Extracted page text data
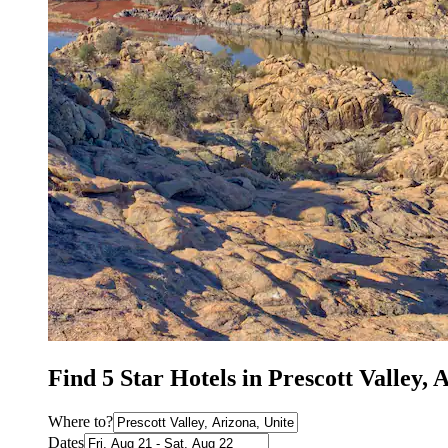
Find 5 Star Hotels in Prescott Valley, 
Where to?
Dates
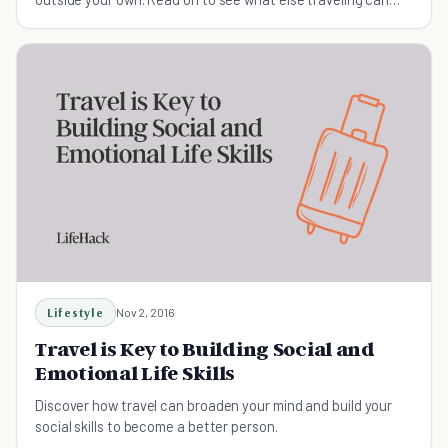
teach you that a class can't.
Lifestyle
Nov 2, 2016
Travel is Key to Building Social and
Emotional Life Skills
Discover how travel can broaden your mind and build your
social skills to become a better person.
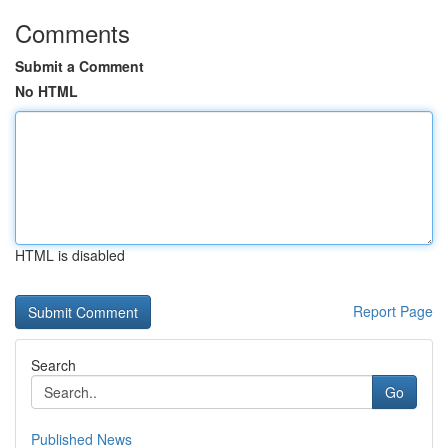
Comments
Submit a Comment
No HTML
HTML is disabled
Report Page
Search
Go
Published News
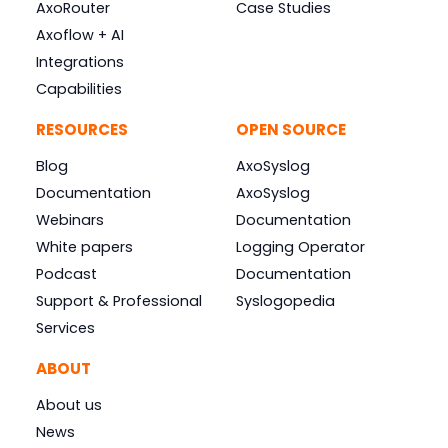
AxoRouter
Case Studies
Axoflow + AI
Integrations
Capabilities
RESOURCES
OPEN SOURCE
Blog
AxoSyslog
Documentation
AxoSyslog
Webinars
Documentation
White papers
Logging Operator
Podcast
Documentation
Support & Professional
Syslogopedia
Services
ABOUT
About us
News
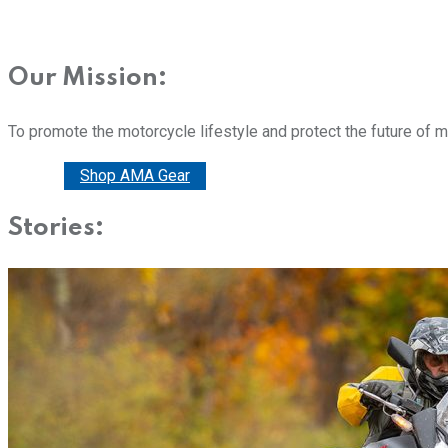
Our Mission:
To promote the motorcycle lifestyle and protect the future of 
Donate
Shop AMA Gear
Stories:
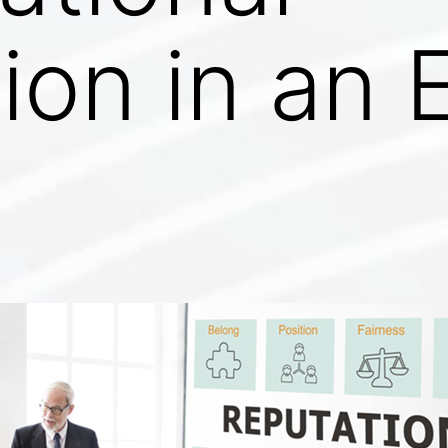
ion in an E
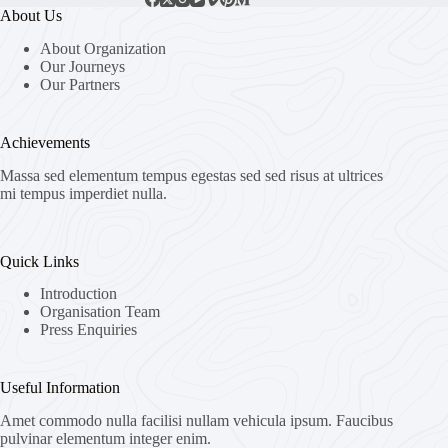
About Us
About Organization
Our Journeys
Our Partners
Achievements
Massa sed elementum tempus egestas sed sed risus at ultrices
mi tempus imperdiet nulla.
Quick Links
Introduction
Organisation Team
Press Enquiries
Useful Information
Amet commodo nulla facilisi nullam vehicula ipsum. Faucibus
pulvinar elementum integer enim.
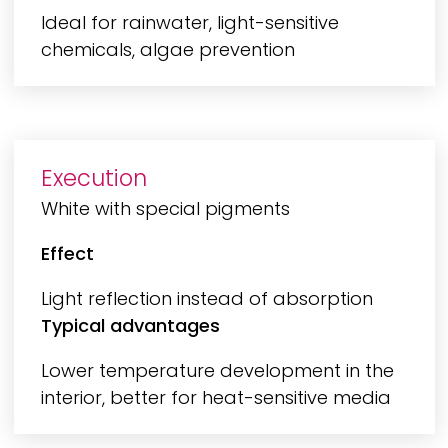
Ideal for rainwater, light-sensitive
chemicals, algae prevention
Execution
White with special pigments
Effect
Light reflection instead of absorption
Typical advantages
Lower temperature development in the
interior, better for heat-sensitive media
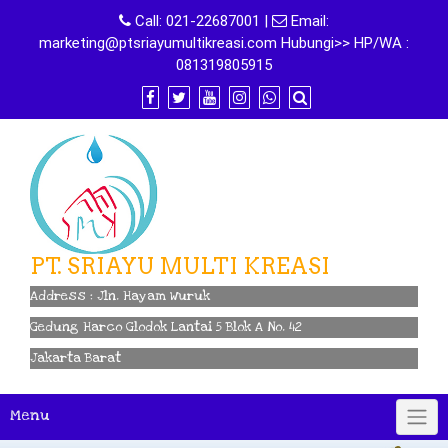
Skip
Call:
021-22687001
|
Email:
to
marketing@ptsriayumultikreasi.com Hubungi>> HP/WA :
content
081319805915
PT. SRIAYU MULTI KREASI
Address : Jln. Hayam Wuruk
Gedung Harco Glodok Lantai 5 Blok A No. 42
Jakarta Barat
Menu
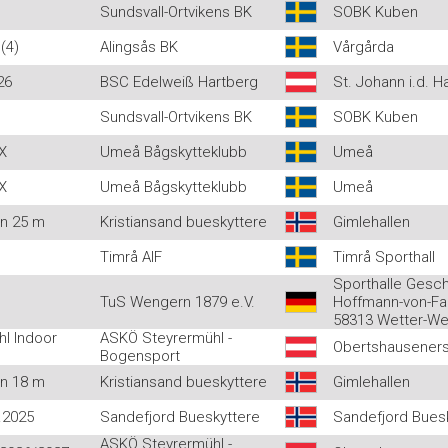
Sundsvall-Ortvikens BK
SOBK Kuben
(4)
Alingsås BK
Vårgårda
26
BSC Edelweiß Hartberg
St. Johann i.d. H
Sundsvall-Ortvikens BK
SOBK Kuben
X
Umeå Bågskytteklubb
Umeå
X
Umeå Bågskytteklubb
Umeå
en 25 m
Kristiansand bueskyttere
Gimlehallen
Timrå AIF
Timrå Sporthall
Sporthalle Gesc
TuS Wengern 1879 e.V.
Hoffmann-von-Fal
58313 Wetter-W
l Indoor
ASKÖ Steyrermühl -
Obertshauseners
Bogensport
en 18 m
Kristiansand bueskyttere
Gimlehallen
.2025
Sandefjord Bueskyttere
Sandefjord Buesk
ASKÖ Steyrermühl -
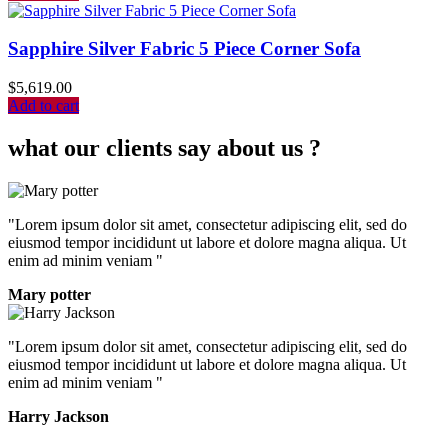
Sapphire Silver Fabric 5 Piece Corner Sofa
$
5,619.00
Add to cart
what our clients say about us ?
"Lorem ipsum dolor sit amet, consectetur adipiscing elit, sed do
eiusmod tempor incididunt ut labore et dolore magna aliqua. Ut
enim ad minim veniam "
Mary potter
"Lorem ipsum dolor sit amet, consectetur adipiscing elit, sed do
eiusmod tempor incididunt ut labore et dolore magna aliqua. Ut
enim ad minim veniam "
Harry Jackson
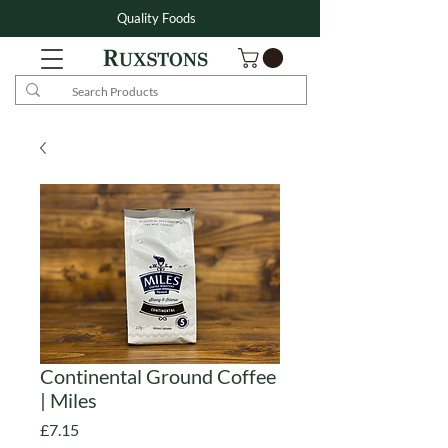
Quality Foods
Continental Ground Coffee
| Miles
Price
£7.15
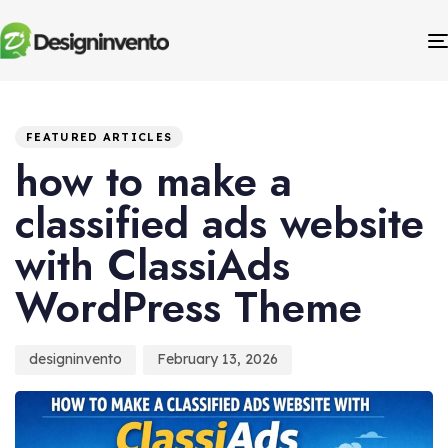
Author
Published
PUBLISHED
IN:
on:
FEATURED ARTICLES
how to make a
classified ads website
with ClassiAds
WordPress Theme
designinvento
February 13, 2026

- EXERCISE
This exercise needs every entry retyped exactly, with the pictures removed.

- PROBLEM SOLUTION
Find 5 Star Hotels in Prescott Valley, 
Where to?
Dates
teach you that a class can't.
Lifestyle
Nov 2, 2016
Travel is Key to Building Social and
Emotional Life Skills
Discover how travel can broaden your mind and build your
social skills to become a better person.
Comments
Submit a Comment
No HTML
HTML is disabled
Report Page
Search
Go
Published News
AxoRouter
Case Studies
Axoflow + AI
Integrations
Capabilities
RESOURCES
OPEN SOURCE
Blog
AxoSyslog
Documentation
AxoSyslog
Webinars
Documentation
White papers
Logging Operator
Podcast
Documentation
Support & Professional
Syslogopedia
Services
ABOUT
About us
News
Our Mission:
To promote the motorcycle lifestyle and protect the future of 
Donate
Shop AMA Gear
Stories:
ion in an E
About Us
About Organization
Our Journeys
Our Partners
Achievements
Massa sed elementum tempus egestas sed sed risus at ultrices
mi tempus imperdiet nulla.
Quick Links
Introduction
Organisation Team
Press Enquiries
Useful Information
Amet commodo nulla facilisi nullam vehicula ipsum. Faucibus
pulvinar elementum integer enim.
Ideal for rainwater, light-sensitive
chemicals, algae prevention
Execution
White with special pigments
Effect
Light reflection instead of absorption
Typical advantages
Lower temperature development in the
interior, better for heat-sensitive media
Skip
Call:
021-22687001
|
Email:
to
marketing@ptsriayumultikreasi.com Hubungi>> HP/WA :
content
081319805915
PT. SRIAYU MULTI KREASI
Address : Jln. Hayam Wuruk
Gedung Harco Glodok Lantai 5 Blok A No. 42
Jakarta Barat
Menu
Sundsvall-Ortvikens BK
SOBK Kuben
(4)
Alingsås BK
Vårgårda
26
BSC Edelweiß Hartberg
St. Johann i.d. H
Sundsvall-Ortvikens BK
SOBK Kuben
X
Umeå Bågskytteklubb
Umeå
X
Umeå Bågskytteklubb
Umeå
en 25 m
Kristiansand bueskyttere
Gimlehallen
Timrå AIF
Timrå Sporthall
Sporthalle Gesc
TuS Wengern 1879 e.V.
Hoffmann-von-Fal
58313 Wetter-W
l Indoor
ASKÖ Steyrermühl -
Obertshauseners
Bogensport
en 18 m
Kristiansand bueskyttere
Gimlehallen
.2025
Sandefjord Bueskyttere
Sandefjord Buesk
ASKÖ Steyrermühl -
Sapphire Silver Fabric 5 Piece Corner Sofa
$
5,619.00
Add to cart
what our clients say about us ?
"Lorem ipsum dolor sit amet, consectetur adipiscing elit, sed do
eiusmod tempor incididunt ut labore et dolore magna aliqua. Ut
enim ad minim veniam "
Mary potter
"Lorem ipsum dolor sit amet, consectetur adipiscing elit, sed do
eiusmod tempor incididunt ut labore et dolore magna aliqua. Ut
enim ad minim veniam "
Harry Jackson
Quality Foods
Continental Ground Coffee
| Miles
Price
£7.15
Author
Published
PUBLISHED
IN:
on:
FEATURED ARTICLES
how to make a
classified ads website
with ClassiAds
WordPress Theme
designinvento
February 13, 2026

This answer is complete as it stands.